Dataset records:
/---
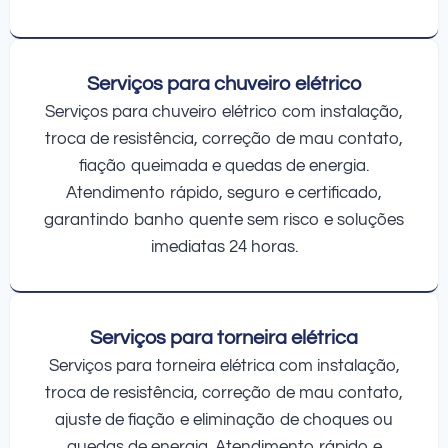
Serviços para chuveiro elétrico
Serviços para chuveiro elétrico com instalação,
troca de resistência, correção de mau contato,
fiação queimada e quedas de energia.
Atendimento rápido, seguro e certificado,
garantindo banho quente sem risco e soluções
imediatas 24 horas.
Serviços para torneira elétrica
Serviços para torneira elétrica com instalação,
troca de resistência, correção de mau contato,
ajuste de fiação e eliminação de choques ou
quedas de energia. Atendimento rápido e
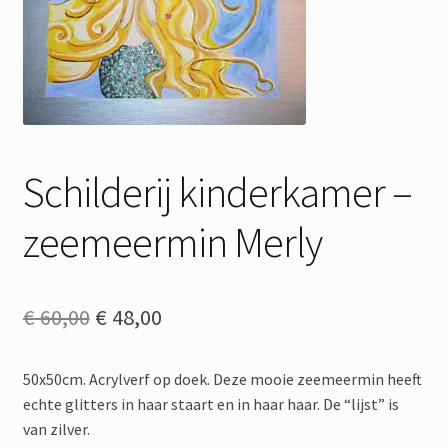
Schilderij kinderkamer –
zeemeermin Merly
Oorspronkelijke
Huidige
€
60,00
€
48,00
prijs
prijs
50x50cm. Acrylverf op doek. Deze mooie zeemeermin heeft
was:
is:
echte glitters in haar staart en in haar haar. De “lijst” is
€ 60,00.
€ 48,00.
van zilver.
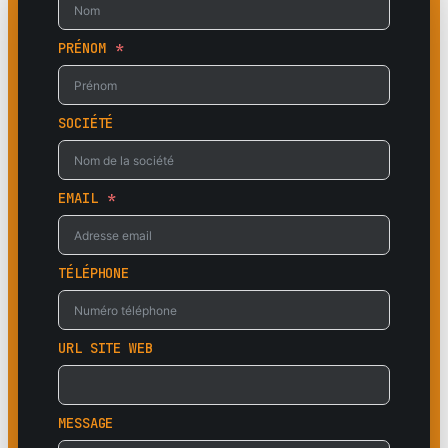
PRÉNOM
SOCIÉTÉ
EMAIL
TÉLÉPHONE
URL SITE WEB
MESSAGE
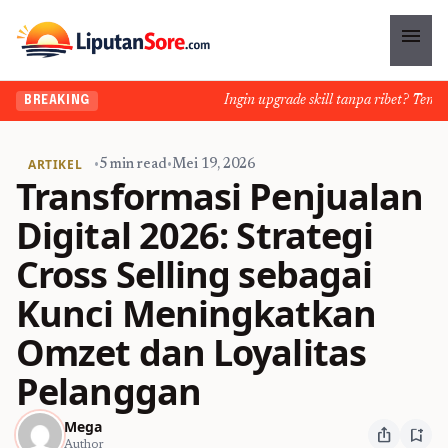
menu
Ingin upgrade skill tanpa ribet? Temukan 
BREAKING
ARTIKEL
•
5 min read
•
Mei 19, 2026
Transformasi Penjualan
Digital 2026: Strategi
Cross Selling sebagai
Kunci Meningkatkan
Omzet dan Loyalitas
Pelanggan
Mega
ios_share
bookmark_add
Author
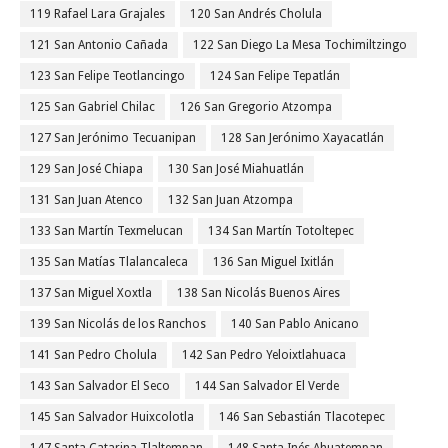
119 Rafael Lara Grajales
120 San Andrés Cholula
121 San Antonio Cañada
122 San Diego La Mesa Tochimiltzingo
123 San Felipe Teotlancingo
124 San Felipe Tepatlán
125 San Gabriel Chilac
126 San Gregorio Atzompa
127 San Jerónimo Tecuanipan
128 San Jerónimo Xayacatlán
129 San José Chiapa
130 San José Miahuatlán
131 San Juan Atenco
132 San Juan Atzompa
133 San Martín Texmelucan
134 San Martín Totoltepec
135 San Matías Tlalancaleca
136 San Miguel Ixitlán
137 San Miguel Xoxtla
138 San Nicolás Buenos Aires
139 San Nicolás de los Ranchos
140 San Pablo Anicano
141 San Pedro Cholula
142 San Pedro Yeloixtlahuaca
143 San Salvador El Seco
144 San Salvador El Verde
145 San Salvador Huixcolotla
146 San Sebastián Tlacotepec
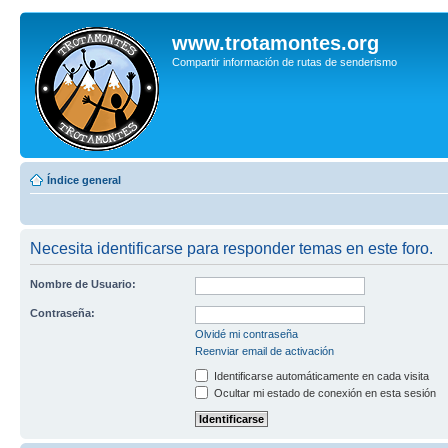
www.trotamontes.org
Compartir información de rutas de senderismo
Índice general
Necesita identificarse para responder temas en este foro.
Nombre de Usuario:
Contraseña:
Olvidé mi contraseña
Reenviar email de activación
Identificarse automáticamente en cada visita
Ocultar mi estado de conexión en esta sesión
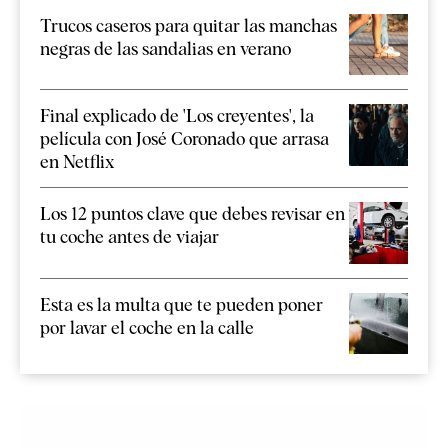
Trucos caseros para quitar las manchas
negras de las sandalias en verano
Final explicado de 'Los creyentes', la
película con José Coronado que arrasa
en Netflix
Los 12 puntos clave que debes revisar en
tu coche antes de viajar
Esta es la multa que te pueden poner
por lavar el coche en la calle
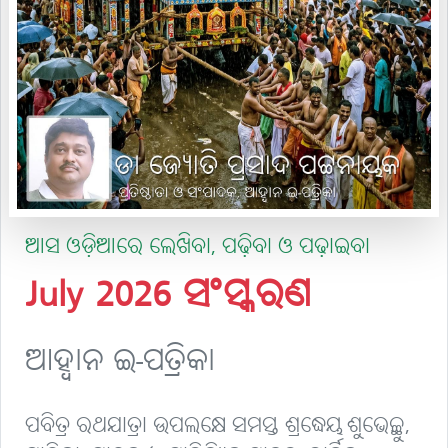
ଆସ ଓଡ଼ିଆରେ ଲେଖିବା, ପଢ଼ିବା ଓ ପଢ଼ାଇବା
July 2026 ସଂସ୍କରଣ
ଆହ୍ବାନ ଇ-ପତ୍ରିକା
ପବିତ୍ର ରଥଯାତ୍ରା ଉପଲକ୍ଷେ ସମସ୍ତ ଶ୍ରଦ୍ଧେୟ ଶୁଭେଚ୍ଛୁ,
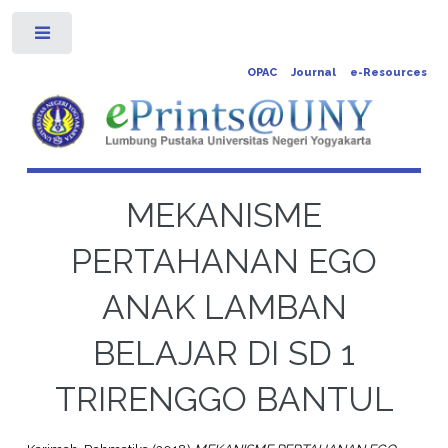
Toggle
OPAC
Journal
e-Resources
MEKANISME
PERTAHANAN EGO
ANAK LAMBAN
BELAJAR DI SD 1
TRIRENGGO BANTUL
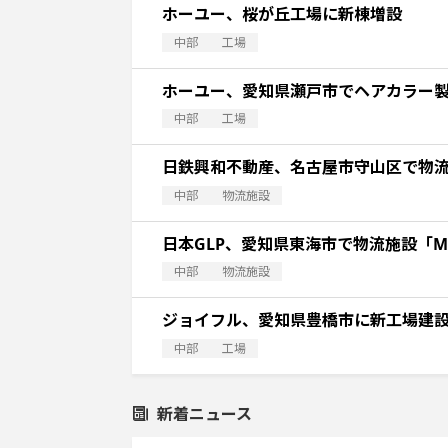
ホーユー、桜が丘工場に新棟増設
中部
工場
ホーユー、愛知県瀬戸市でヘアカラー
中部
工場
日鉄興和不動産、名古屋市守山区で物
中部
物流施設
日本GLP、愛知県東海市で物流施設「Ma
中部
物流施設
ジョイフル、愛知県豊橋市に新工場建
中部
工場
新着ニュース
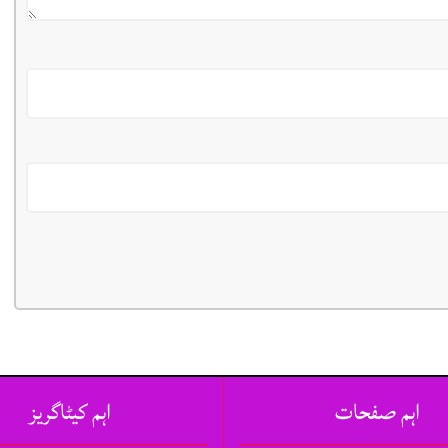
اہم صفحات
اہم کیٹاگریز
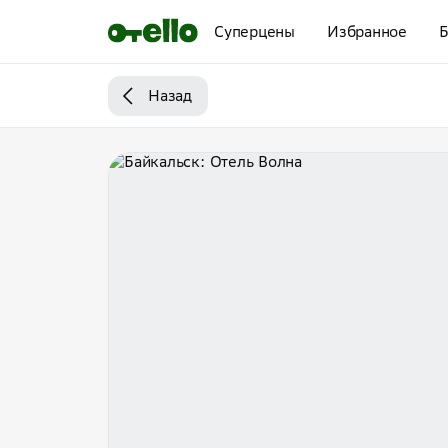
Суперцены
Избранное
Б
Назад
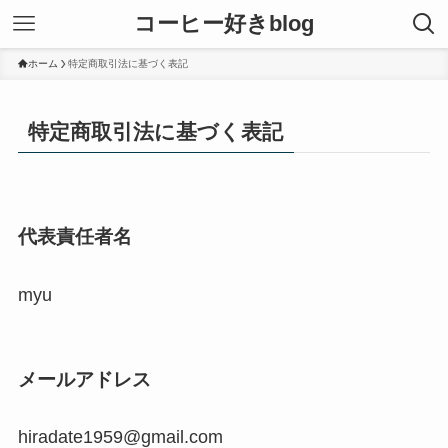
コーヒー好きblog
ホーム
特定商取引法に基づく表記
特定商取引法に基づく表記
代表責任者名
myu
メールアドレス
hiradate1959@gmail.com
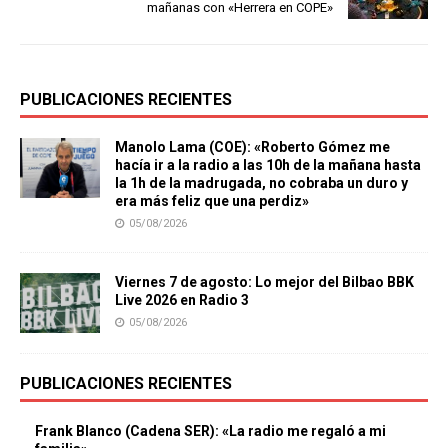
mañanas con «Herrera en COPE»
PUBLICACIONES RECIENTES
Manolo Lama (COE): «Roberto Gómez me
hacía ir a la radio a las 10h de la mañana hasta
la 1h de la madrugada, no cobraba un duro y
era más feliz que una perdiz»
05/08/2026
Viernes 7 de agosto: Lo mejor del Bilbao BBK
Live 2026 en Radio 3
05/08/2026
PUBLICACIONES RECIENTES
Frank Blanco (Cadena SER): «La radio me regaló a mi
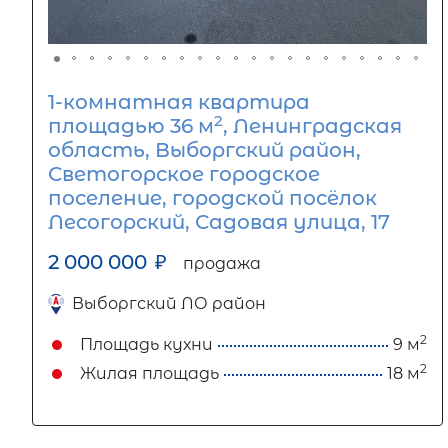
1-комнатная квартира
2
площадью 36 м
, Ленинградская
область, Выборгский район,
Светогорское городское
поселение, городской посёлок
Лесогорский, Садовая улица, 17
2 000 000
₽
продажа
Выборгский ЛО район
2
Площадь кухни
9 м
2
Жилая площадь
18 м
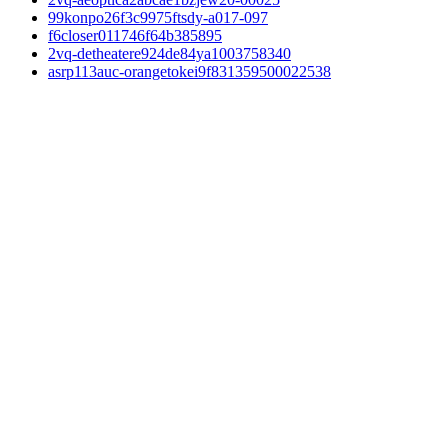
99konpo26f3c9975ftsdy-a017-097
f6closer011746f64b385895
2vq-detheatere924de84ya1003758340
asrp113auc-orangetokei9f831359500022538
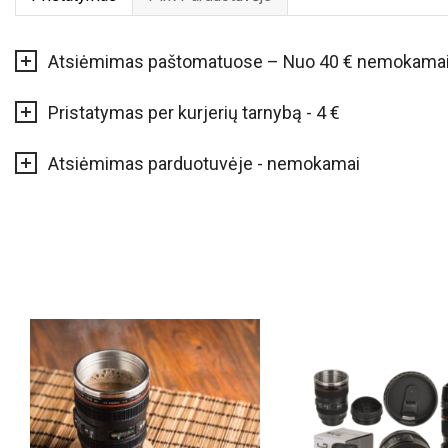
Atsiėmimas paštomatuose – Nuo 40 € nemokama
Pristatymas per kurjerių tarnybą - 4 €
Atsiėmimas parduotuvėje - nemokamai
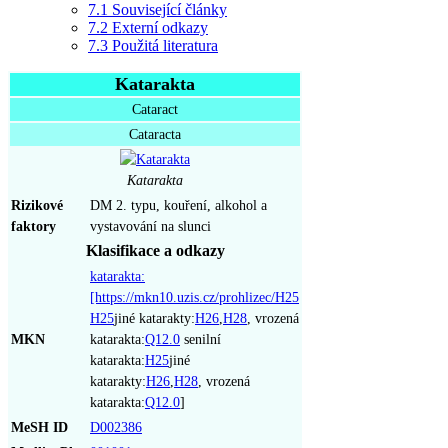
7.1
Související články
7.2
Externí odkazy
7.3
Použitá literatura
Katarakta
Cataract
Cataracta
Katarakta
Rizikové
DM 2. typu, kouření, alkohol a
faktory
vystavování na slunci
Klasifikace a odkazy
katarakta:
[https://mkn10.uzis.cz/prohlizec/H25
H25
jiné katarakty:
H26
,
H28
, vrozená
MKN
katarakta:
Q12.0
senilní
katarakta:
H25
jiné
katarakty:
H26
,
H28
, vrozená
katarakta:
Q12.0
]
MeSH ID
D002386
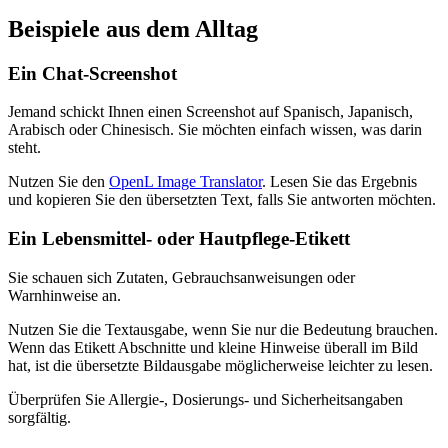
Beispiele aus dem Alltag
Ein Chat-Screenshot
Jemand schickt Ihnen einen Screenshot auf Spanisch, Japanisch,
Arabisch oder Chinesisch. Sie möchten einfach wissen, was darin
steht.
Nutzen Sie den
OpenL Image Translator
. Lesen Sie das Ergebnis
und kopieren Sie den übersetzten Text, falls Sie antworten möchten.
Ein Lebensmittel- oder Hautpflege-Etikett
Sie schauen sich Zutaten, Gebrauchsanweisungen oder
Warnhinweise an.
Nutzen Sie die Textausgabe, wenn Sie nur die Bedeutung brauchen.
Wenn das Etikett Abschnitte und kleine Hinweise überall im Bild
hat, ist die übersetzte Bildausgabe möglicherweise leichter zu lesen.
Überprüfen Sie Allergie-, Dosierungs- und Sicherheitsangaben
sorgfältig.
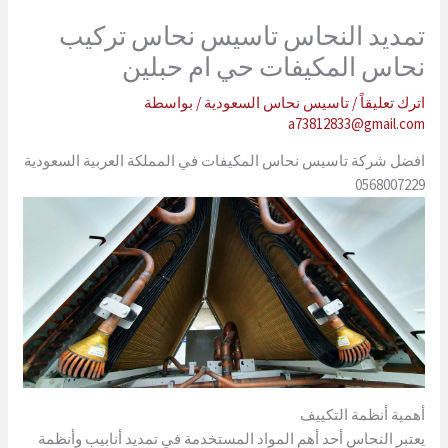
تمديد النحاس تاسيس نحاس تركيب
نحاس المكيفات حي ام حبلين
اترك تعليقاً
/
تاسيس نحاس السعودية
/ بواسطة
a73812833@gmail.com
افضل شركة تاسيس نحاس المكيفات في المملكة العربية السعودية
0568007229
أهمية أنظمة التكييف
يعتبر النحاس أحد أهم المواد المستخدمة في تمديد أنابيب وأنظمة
\---
_What to do:_
The expected output is every line of the data, unchanged, with the pictures skipped.

_Finished exercise:_
Serviços para chuveiro elétrico
Serviços para chuveiro elétrico com instalação,
troca de resistência, correção de mau contato,
fiação queimada e quedas de energia.
Atendimento rápido, seguro e certificado,
garantindo banho quente sem risco e soluções
imediatas 24 horas.
Serviços para torneira elétrica
Serviços para torneira elétrica com instalação,
troca de resistência, correção de mau contato,
ajuste de fiação e eliminação de choques ou
quedas de energia. Atendimento rápido e
Schilderij kinderkamer –
zeemeermin Merly
Oorspronkelijke
Huidige
€
60,00
€
48,00
prijs
prijs
50x50cm. Acrylverf op doek. Deze mooie zeemeermin heeft
was:
is:
echte glitters in haar staart en in haar haar. De “lijst” is
€ 60,00.
€ 48,00.
van zilver.
PRÉNOM
SOCIÉTÉ
EMAIL
TÉLÉPHONE
URL SITE WEB
MESSAGE
menu
Ingin upgrade skill tanpa ribet? Temukan 
BREAKING
ARTIKEL
•
5 min read
•
Mei 19, 2026
Transformasi Penjualan
Digital 2026: Strategi
Cross Selling sebagai
Kunci Meningkatkan
Omzet dan Loyalitas
Pelanggan
Mega
ios_share
bookmark_add
Author
119 Rafael Lara Grajales
120 San Andrés Cholula
121 San Antonio Cañada
122 San Diego La Mesa Tochimiltzingo
123 San Felipe Teotlancingo
124 San Felipe Tepatlán
125 San Gabriel Chilac
126 San Gregorio Atzompa
127 San Jerónimo Tecuanipan
128 San Jerónimo Xayacatlán
129 San José Chiapa
130 San José Miahuatlán
131 San Juan Atenco
132 San Juan Atzompa
133 San Martín Texmelucan
134 San Martín Totoltepec
135 San Matías Tlalancaleca
136 San Miguel Ixitlán
137 San Miguel Xoxtla
138 San Nicolás Buenos Aires
139 San Nicolás de los Ranchos
140 San Pablo Anicano
141 San Pedro Cholula
142 San Pedro Yeloixtlahuaca
143 San Salvador El Seco
144 San Salvador El Verde
145 San Salvador Huixcolotla
146 San Sebastián Tlacotepec
www.trotamontes.org
Compartir información de rutas de senderismo
Índice general
Necesita identificarse para responder temas en este foro.
Nombre de Usuario:
Contraseña:
Olvidé mi contraseña
Reenviar email de activación
Identificarse automáticamente en cada visita
Ocultar mi estado de conexión en esta sesión
Trucos caseros para quitar las manchas
negras de las sandalias en verano
Final explicado de 'Los creyentes', la
película con José Coronado que arrasa
en Netflix
Los 12 puntos clave que debes revisar en
tu coche antes de viajar
Esta es la multa que te pueden poner
por lavar el coche en la calle
ଆସ ଓଡ଼ିଆରେ ଲେଖିବା, ପଢ଼ିବା ଓ ପଢ଼ାଇବା
July 2026 ସଂସ୍କରଣ
ଆହ୍ବାନ ଇ-ପତ୍ରିକା
ପବିତ୍ର ରଥଯାତ୍ରା ଉପଲକ୍ଷେ ସମସ୍ତ ଶ୍ରଦ୍ଧେୟ ଶୁଭେଚ୍ଛୁ,
Toggle
OPAC
Journal
e-Resources
MEKANISME
PERTAHANAN EGO
ANAK LAMBAN
BELAJAR DI SD 1
TRIRENGGO BANTUL
ホーユー、桜が丘工場に新棟増設
中部
工場
ホーユー、愛知県瀬戸市でヘアカラー
中部
工場
日鉄興和不動産、名古屋市守山区で物
中部
物流施設
日本GLP、愛知県東海市で物流施設「Ma
中部
物流施設
ジョイフル、愛知県豊橋市に新工場建
中部
工場
新着ニュース
اہم صفحات
اہم کیٹاگریز
Суперцены
Избранное
Б
Назад
コーヒー好きblog
ホーム
特定商取引法に基づく表記
特定商取引法に基づく表記
代表責任者名
myu
メールアドレス
hiradate1959@gmail.com
mañanas con «Herrera en COPE»
PUBLICACIONES RECIENTES
Manolo Lama (COE): «Roberto Gómez me
hacía ir a la radio a las 10h de la mañana hasta
la 1h de la madrugada, no cobraba un duro y
era más feliz que una perdiz»
05/08/2026
Viernes 7 de agosto: Lo mejor del Bilbao BBK
Live 2026 en Radio 3
05/08/2026
PUBLICACIONES RECIENTES
Frank Blanco (Cadena SER): «La radio me regaló a mi
1-комнатная квартира
2
площадью 36 м
, Ленинградская
область, Выборгский район,
Светогорское городское
поселение, городской посёлок
Лесогорский, Садовая улица, 17
2 000 000
₽
продажа
Выборгский ЛО район
2
Площадь кухни
9 м
2
Жилая площадь
18 м
99konpo26f3c9975ftsdy-a017-097
f6closer011746f64b385895
2vq-detheatere924de84ya1003758340
asrp113auc-orangetokei9f831359500022538
Atsiėmimas paštomatuose – Nuo 40 € nemokama
Pristatymas per kurjerių tarnybą - 4 €
Atsiėmimas parduotuvėje - nemokamai
7.1
Související články
7.2
Externí odkazy
7.3
Použitá literatura
Katarakta
Cataract
Cataracta
Katarakta
Rizikové
DM 2. typu, kouření, alkohol a
faktory
vystavování na slunci
Klasifikace a odkazy
katarakta:
[https://mkn10.uzis.cz/prohlizec/H25
H25
jiné katarakty:
H26
,
H28
, vrozená
MKN
katarakta:
Q12.0
senilní
katarakta:
H25
jiné
katarakty:
H26
,
H28
, vrozená
katarakta:
Q12.0
]
MeSH ID
D002386
Beispiele aus dem Alltag
Ein Chat-Screenshot
Jemand schickt Ihnen einen Screenshot auf Spanisch, Japanisch,
Arabisch oder Chinesisch. Sie möchten einfach wissen, was darin
steht.
Nutzen Sie den
OpenL Image Translator
. Lesen Sie das Ergebnis
und kopieren Sie den übersetzten Text, falls Sie antworten möchten.
Ein Lebensmittel- oder Hautpflege-Etikett
Sie schauen sich Zutaten, Gebrauchsanweisungen oder
Warnhinweise an.
Nutzen Sie die Textausgabe, wenn Sie nur die Bedeutung brauchen.
Wenn das Etikett Abschnitte und kleine Hinweise überall im Bild
hat, ist die übersetzte Bildausgabe möglicherweise leichter zu lesen.
Überprüfen Sie Allergie-, Dosierungs- und Sicherheitsangaben
sorgfältig.
تمديد النحاس تاسيس نحاس تركيب
نحاس المكيفات حي ام حبلين
اترك تعليقاً
/
تاسيس نحاس السعودية
/ بواسطة
a73812833@gmail.com
افضل شركة تاسيس نحاس المكيفات في المملكة العربية السعودية
0568007229
أهمية أنظمة التكييف
يعتبر النحاس أحد أهم المواد المستخدمة في تمديد أنابيب وأنظمة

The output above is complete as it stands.